That will be quite a feat, since no one has ever produced a Sasquatch in the flesh. The only evidence of a Bigfoot’s supposed existence has been some very suspect foot casts and hair tufts, and grainy film and photographs, which are far from conclusive.
Like all Halloween monsters, Bigfoot remains firmly entrenched in the realm of superstition and imagination, since people have a tendency to see what they want to believe, regardless of how outlandish. A 2014 Chapman University Survey on American Fears found that Americans are as likely to believe in Bigfoot as they are confident that the universe began with a big bang, despite the measurable scientific evidence of an ever-expanding universe, supporting the latter, and no real proof of the former.
“Human beings are, in general, a superstitious lot,” Christopher Ingraham wrote in a Washington Post article about the study. “Our tendency to see patterns where they don’t exist, and to falsely apply cause to effect, may have helped keep us alive back when we were little more than a band of frightened critters scurrying about the savanna. Those tendencies linger to the present day, reflected in our stubborn belief in completely irrational things: Rabbit’s feet. Horoscopes.”

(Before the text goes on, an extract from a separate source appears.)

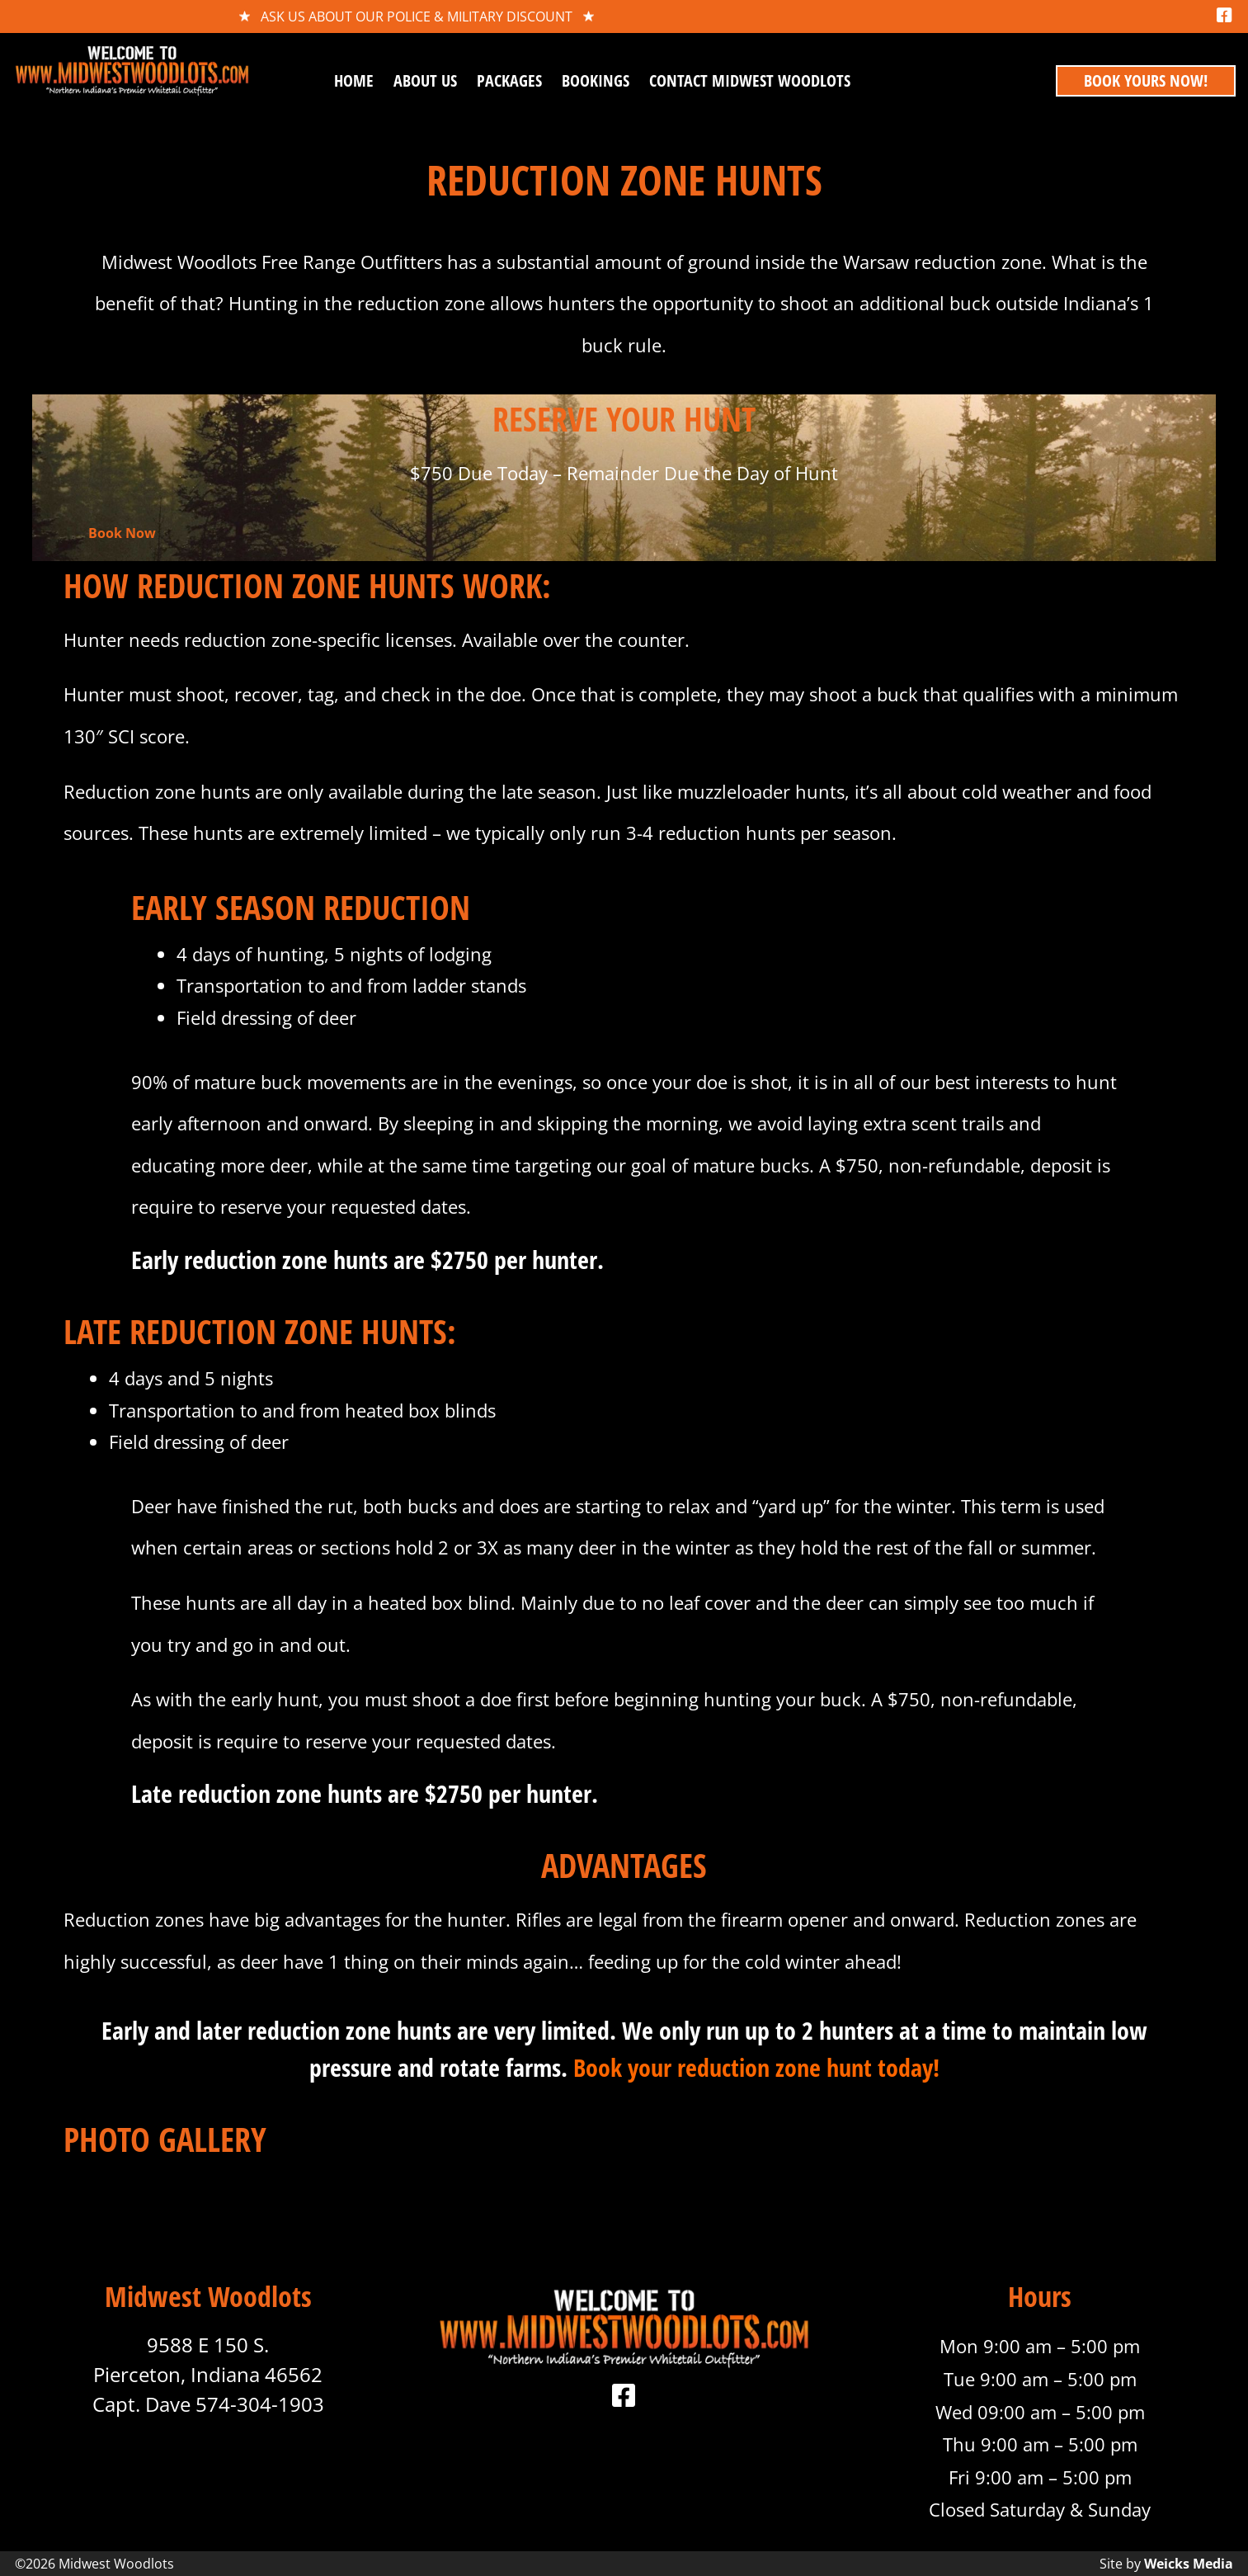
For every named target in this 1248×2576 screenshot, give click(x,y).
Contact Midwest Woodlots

Among the Manitoba monsters that some claim to exist is Manipogo, who allegedly lurks in the depths of Lake Manitoba and occasionally makes forays into lakes Winnipegosis, Winnipeg and Dauphin. The name Manipogo was given to the so-called lake monster by an enterprising newspaper editor, who combined part of Manitoba with part of Opopogo, a monster that allegedly lives in B.C.’s Okanagan Lake.
Fred Cleverley, in a July 28,1979, Free Press column, wrote that editors, “year after year, used to send honest-but-(financially) poor reporters into the Dauphin area to write about Manipogo, the legendary monster ... The reporters knew the difference between news and fiction, and knew that Manipogo didn’t exist. But who could deny the rewards? When one enterprising reporter dreamed up the underground river that might link Lake Manitoba and Lake Dauphin, so that the monster could be in two locations only a day apart, the managing editor passed his expense account with hardly a second glance.”
The May 10, 1965, Free Press (the ’50s and ’60s were the period of the greatest number of Manipogo sightings), reported that Ralph Sanderson saw a snake-like monster swimming at the same speed as the boat he was in, and was travelling with an up-and-down motion. “About 15 feet of scaly body were said to have been visible at the time.”
There were many alleged sightings of a creature prior to the 1960s. In April 1918, Oscar Frederickson claimed to have observed signs of the monster while he was shooting ducks on Fuller’s Bay in Lake Winnipegosis. At the time, the ice was one to two feet thick. Suddenly, “something heaved the ice upward in two or three feet of water ... Slivers of ice a foot long fell on the south side and a piece of loose ice six to eight feet wide began to rotate very slowly” (Free Press, August 18, 1962).
Here’s the kicker: He didn’t see the cause of the rotating ice, but he suspected it was the lake monster he had heard about.
In 1935, Cyrus Field Ross, a Manitoba timber inspector, and Tommy Spence, of Pine Falls, were at Dirty Water Lake near the north end of Lake Winnipegosis, when they saw a “strange beast” with a single horn protruding from the back of its head like a periscope. The animal’s head was small and flat and it had a body like a dinosaur, and was “slate-grey” like “an elephant.”
St. Boniface resident C.P. Alarie, was in a boat in 1948 near Ste. Rose du Lac, on Lake Manitoba, when he heard “a hideous, unearthly cry” in a marsh near shore. He then saw “a brownish-black thing about six feet long,” which reared up for several seconds and then disappeared.
Near Graves Point in August 1955, Allen Gott, of Pelican Point, fishing with Joe Parker, of Mafeking, and his two sons, described something “about half a mile away, about four feet out of the water, and 2 1/2 feet thick.” The creature disappeared when they rowed within about 350 metres of it.
Other sightings suggested a family of Manipogos cavorted in the lake.
A photo of Manipogo, which was published in the 1962 Free Press, does allegedly show a snake-like creature emerging above the waves of Lake Manitoba, “The picture wasn’t clear, and it might have been of something else — a floating log, for instance.”
Two years after the photo was published, sightings of Manipogo diminished. Believers cited poor climate conditions, including too much wind and rain. Skeptics claimed the earlier publicity had dramatically increased visitors at Manipogo Park, near Toutes Aldes on the northern tip of Lake Manitoba, so sightings were no longer necessary to attract the curious.
Sea monsters did once inhabit Manitoba, although only when a vast “tropical” inland sea covered the centre of North America. The Canadian Fossil Discovery Centre in Modern contains “Bruce,” a 13-metre (43-foot)-long Mosasaur (Tylosaurus Pembinensis), the biggest such fossil unearthed, that lived during the Cretaceous Period, roughly 80 million years ago. Mosasaurs, flying reptiles and dinosaurs (except birds) all disappeared 65 million years ago, so nobody should imagine that such a warmth-loving creature — or any other similar monster —survives to this day in our lakes that are covered each winter with a thick layer of ice.